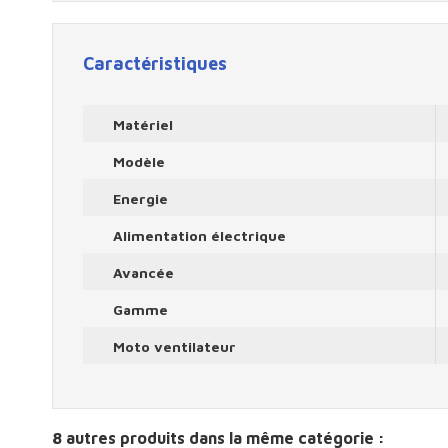
Caractéristiques
Matériel
Modèle
Energie
Alimentation électrique
Avancée
Gamme
Moto ventilateur
8 autres produits dans la même catégorie :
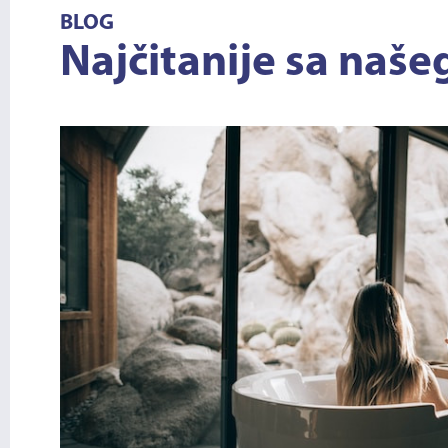
BLOG
Najčitanije sa naše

----

The response has to be an exact copy of all the data, pictures excluded.

* Response area:
Caractéristiques
Matériel
Modèle
Energie
Alimentation électrique
Avancée
Gamme
Moto ventilateur
8 autres produits dans la même catégorie :
BLOG
Najčitanije sa naše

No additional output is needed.